Source : réponse au questionnaire du rapporteur spécial

On peut mettre en rapport les coûts unitaires mentionnés plus haut avec le tarif des différents droits perçus par l'ANTS.

Les tarifs demandés aux usagers ressortent comme sensiblement supérieurs aux coûts , ce qui n'est pas juridiquement injustifiable, les taxes différant des redevances pour lesquelles une proportionnalité doit être respectée entre coûts et tarifs, mais mérite d'être mieux justifié d'autant que des phénomènes de péréquation paraissent à l'oeuvre .

Les taxes affectées acquittées par les usagers suivent les tarifs suivants pour la délivrance :

- du certificat d'immatriculation : 4 euros,

- du passeport : 86 euros pour un majeur, 42 euros pour un mineur de plus de 15 ans, 17 euros avant cet âge,

- de la carte nationale d'identité : gratuité ou 25 euros à la suite d'une perte ou d'un vol,

- du titre de séjour ou de voyage des étrangers : 19 euros,

- du permis de conduire à la suite d'une perte, d'un vol ou en cas de détérioration : 25 euros.

Le poids prépondérant des recettes associées au droit de timbre à la charge des demandeurs d'un passeport biométrique dans le financement de l'agence a été souligné ci-dessus (137,06 millions d'euros, soit 57 % des ressources de l'agence).

Votre rapporteur spécial s'interroge sur les conditions dans lesquelles sont fixés les tarifs des droits de timbre des différents titres développés par l'ANTS. Il observe qu'en dépit des informations transmises qui tendent à extérioriser une réduction des différents coûts unitaires supportés par l'ANTS, ses recettes, même si elles ont été globalement insuffisantes pour couvrir les charges de l'ANTS, ont connu une forte augmentation, en lien avec des volumes traités en expansion, dans un contexte où les tarifs unitaires ont eux-mêmes augmenté et laissent apparaître une forte discordance avec les coûts de chacun des titres concernés. Il convient en particulier de vérifier que les produits versés à l'ANTS par les ministères auxquels l'agence fournit des cartes agents couvrent convenablement les coûts d'une activité que l'agence entend développer considérablement.

Par ailleurs, il faut tenir compte d'un certain nombre de risques pesant sur l'ANTS.

À ce sujet, un rapport de l'inspection générale de l'administration (IGA) a préconisé l'adoption d'une politique de maîtrise des risques plus complète et plus systématique dont les recommandations doivent donner lieu à des suites effectives.

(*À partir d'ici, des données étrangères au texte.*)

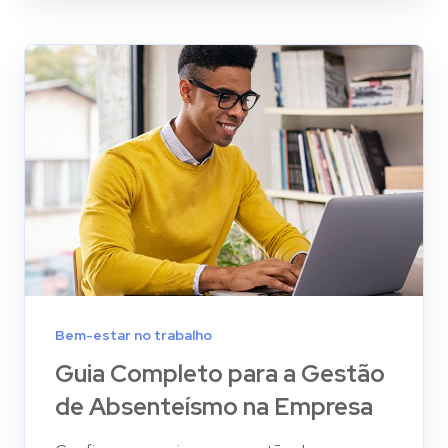
Bem-estar no trabalho
Guia Completo para a Gestão
de Absenteísmo na Empresa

Par ailleurs, dans le contexte des réorganisations en cours visant à ôter au réseau préfectoral son rôle dans la chaîne de traitement des titres, excepté pour les titres liés à la situation des étrangers, le risque d'un transfert de charges récurrent aux dépens de l'ANTS n'est pas négligeable.


* 15 Il ne relève pas du programme 354.

* 16 Votre rapporteur spécial rappelle que, d'ores et déjà, la computation des délais de référence ne recouvrait pas l'ensemble de la démarche entreprise par l'usager. Elle ne débutait qu'à partir de la réception de la demande au CERT.

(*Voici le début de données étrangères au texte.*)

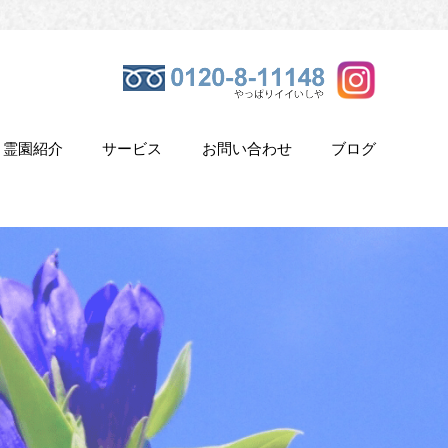
霊園紹介
サービス
お問い合わせ
ブログ
き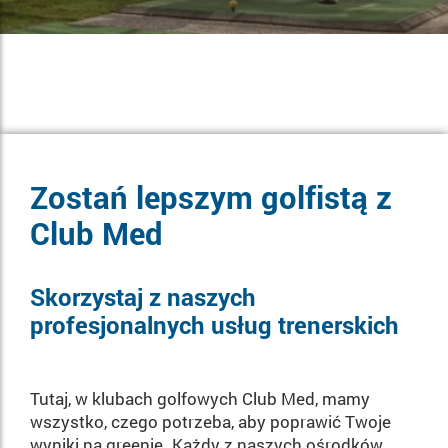
Zostań lepszym golfistą z
Club Med
Skorzystaj z naszych
profesjonalnych usług trenerskich
Tutaj, w klubach golfowych Club Med, mamy
wszystko, czego potrzeba, aby poprawić Twoje
wyniki na greenie. Każdy z naszych ośrodków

* 17 Ils sont calculés à compter de la date de réception de la demande par le CERT, qui peut être plus ou moins éloignée de la date où l'usager envisage une démarche de demande et implique des délais supplémentaires entre la formulation de la demande et sa réception par les CERT.

* 18 Un remboursement des dépenses liées à l'exploitation et l'hébergement de l'application SIV (système d'immatriculation des véhicules) sur le réseau informatique du ministère est rattaché aux crédits de la mission. Le produit de ce remboursement avait été estimé au titre de 2018 était de 3 millions d'euros. Il n'a finalement rapporté que 1,67 million d'euros.

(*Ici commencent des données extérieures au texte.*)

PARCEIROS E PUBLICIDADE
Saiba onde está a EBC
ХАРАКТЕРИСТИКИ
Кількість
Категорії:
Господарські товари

* 19 Décret n° 2014-512 du 20 mai 2014 modifiant le décret n° 2007-255 du 27 février 2007 fixant la liste des titres sécurisés relevant de l'Agence nationale des titres sécurisés.

* 20 Source : Voies et moyens pour 2020.

* 21 Ces recettes propres sont par exemple liées à la fabrication des cartes d'agents pour différents ministères ou à l'utilisation du système de transmission électronique des données d'état civil COMEDEC.

* 22 Prestataire extérieur auquel a été confiée la mission de répondre aux demandes des usagers.

* 23 Ce seuil sert, en effet, de base de calcul pour l'ensemble des frais fixes et des amortissements.